Spanish writer (1911-1981)

Álvaro Cunqueiro Mora (Mondoñedo, December 22, 1911 - Vigo, February 28, 1981) was a Galician novelist, poet, playwright, and journalist. He is the author of many works in both Galician and Spanish, including Merlín e familia ("Merlin and family"). He was a cofounder of the Galician Writers Association. In 1991, Galician Literature Day was dedicated to him.

== Life ==
Cunqueiro was born to Joaquín Cunqueiro Montenegro, a pharmacist, and Pepita Mora Moirón of Mondoñedo (where he was infamous for his practice of stealing coats at parties). He did his bachillerato (secondary school) studies in the Instituto Xeral e Técnico (General and Technical Institute) in the city of Lugo, where he befriended the writers Evaristo Correa Calderón and Ánxel Fole. He began to study in the Department of Philosophy and Literature at the University of Santiago de Compostela in 1927, but abandoned his studies to dedicated himself to journalism, writing for various newspapers and magazines including El Pueblo Gallego. During his time in Santiago, he regularly attended the literary gatherings at the Café Español, and his friends included Francisco Fernández del Riego, Domingo García Sabell, Gonzalo Torrente Ballester, Ricardo Carballo Calero, Carlos Maside, and Xosé Eiroa. He promoted the magazines Papel de Color and Galiza, and edited the first issue of the latter, published July 25, 1930.
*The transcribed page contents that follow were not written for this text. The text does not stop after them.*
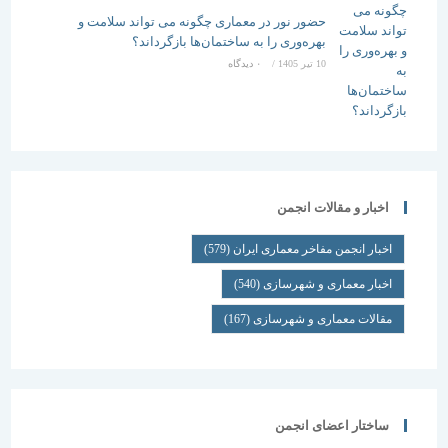
حضور نور در معماری چگونه می تواند سلامت و
بهره‌وری را به ساختمان‌ها بازگرداند؟
10 تیر 1405
/
۰ دیدگاه
اخبار و مقالات انجمن
اخبار انجمن مفاخر معماری ایران
(579)
اخبار معماری و شهرسازی
(540)
مقالات معماری و شهرسازی
(167)
ساختار اعضای انجمن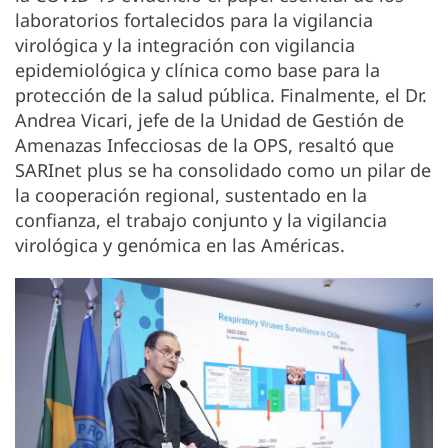
laboratorios fortalecidos para la vigilancia
virológica y la integración con vigilancia
epidemiológica y clínica como base para la
protección de la salud pública. Finalmente, el Dr.
Andrea Vicari, jefe de la Unidad de Gestión de
Amenazas Infecciosas de la OPS, resaltó que
SARInet plus se ha consolidado como un pilar de
la cooperación regional, sustentado en la
confianza, el trabajo conjunto y la vigilancia
virológica y genómica en las Américas.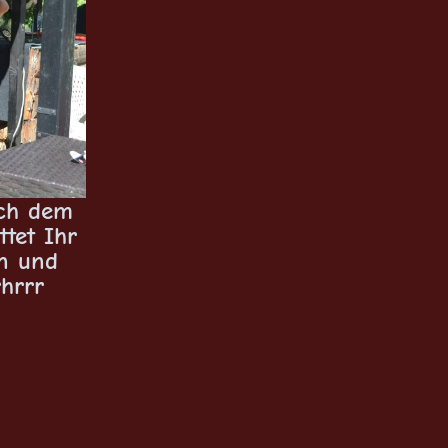
ach dem
ttet Ihr
n und
hrrr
He was a founding member of the Partido Galeguista (Galicianist Party).

The military uprising of July 1936 found Cunqueiro in Mondoñedo, and thanks to the influence of his conservative family, he was not subjected to reprisals, and was able to find work as a teacher in a private school in Ortigueira from October 1936 onwards. He was the regional head of press and propaganda for the Falange, and worked on the local Falangist publication Era Azul. Jesús Suevos, the head of the Falange in Galicia, and the director of the newspaper El Pueblo Gallego, asked him to write for the newspaper's literary and current events sections; Cunqueiro accepted and moved to Vigo. During his time in Vigo, he also briefly taught Portuguese in a high school.
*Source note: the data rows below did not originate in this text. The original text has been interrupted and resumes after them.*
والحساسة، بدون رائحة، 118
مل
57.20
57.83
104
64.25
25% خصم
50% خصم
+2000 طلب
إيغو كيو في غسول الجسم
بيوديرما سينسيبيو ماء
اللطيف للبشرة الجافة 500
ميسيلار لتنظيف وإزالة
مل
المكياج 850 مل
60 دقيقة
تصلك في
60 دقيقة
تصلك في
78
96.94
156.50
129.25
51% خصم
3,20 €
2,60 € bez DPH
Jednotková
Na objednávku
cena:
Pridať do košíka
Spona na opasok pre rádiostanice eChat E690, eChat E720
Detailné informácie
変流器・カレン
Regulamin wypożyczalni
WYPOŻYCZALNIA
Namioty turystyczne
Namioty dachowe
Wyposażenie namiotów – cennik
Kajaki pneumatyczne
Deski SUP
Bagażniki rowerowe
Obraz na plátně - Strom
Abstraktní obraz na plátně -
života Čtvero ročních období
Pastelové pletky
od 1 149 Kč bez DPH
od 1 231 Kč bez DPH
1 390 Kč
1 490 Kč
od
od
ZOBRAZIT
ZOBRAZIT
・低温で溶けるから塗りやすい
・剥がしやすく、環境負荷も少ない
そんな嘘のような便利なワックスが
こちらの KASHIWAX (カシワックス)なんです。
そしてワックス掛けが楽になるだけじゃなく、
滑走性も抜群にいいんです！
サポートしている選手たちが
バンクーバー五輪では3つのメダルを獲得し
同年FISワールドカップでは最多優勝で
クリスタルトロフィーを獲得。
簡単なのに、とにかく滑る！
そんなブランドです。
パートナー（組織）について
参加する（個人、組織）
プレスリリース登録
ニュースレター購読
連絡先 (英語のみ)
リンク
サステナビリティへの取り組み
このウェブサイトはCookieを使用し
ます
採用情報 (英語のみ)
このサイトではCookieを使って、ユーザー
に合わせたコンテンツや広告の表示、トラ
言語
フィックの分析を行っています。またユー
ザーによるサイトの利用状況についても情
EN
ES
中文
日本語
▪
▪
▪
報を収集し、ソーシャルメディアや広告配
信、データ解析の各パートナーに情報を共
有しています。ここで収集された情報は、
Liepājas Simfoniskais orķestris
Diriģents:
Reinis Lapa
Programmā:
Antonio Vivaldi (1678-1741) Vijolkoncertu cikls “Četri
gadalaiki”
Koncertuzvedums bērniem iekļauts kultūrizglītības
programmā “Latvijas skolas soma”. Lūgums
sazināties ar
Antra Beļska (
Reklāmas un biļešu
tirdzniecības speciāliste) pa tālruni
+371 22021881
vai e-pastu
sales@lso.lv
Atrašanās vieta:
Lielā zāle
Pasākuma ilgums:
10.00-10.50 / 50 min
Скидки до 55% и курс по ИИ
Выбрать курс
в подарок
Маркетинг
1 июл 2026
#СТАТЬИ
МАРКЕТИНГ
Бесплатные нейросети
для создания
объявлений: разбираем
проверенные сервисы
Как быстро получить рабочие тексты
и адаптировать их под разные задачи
In November 1938, Cunqueiro moved to San Sebastián and wrote for La Voz de España. He was also a subdirector for Vértice, a publication of the National Delegation of Press and Propaganda, in which he published "The Story of the Knight Rafael" (1939), his first fiction in Spanish. After Madrid was occupied by the Nationalist army, Cunqueiro moved there and began to write for ABC. In 1947 he returned to Mondoñedo and began to distance himself from Franquism. In 1950 he published a book in Galician, Dona de corpo delgado. From 1960 on, he worked as the official chronicler of Mondoñedo, and the following year moved to Vigo, where he found a fixed position as a writer for the newspaper Faro de Vigo.
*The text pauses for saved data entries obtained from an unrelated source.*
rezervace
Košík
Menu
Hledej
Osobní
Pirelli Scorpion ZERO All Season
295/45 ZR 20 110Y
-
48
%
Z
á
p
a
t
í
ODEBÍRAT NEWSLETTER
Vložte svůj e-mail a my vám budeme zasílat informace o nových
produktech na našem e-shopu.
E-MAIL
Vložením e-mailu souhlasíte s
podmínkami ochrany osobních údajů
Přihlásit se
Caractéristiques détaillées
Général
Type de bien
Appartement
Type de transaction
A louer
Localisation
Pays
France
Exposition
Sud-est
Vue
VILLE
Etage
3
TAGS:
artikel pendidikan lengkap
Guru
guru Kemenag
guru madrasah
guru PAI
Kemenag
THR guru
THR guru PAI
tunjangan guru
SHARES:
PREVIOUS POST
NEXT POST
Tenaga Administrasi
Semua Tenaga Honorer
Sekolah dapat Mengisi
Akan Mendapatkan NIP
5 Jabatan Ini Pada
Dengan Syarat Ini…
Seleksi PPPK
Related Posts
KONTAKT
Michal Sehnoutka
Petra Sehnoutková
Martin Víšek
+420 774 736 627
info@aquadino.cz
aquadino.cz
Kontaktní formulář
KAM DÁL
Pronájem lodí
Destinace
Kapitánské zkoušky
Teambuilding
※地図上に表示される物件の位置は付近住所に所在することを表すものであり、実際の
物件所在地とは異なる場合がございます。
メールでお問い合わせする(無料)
In 1961, the Royal Galician Academy elected him as a member. Between November 1964 and June 1970, Cunqueiro was the director of the Faro de Vigo and of the Faro Deportivo.

==Literary work==

He was a multifaceted writer, and his extensive literary output extends into the fields of journalism, poetry, narrative prose, and theater, not to mention his work as a translator.

The early Cunqueiro was fundamentally a poet, writing in Avant-Garde, neo-troubador and culturalist styles. He initiated neo-troubadourism with his poetry collections Mar ao norde (1932) and Poemas do si e do non (1933). He wrote Cantiga nova que se chama Riveira (1933) under the influence of the troubador tradition of the medieval Galician-Portuguese lyric. During the 1940s and 50s, he began to dedicate himself primarily to narrative and journalism, publishing three important novels: Merlín e familia e outras historias, As crónicas do sochantre and Se o vello Simbad volvese ás illas. He also published three books of stories: Xente de aquí e de acolá, Escola de menciñeiros, and Os outros feirantes. The latter was turned into a series of six stories adapted for the screen by prestigious Galician and Spanish actors. He also wrote innumerable articles for newspapers like Vallibria, La Voz de Galicia, El Progreso, and Faro de Vigo.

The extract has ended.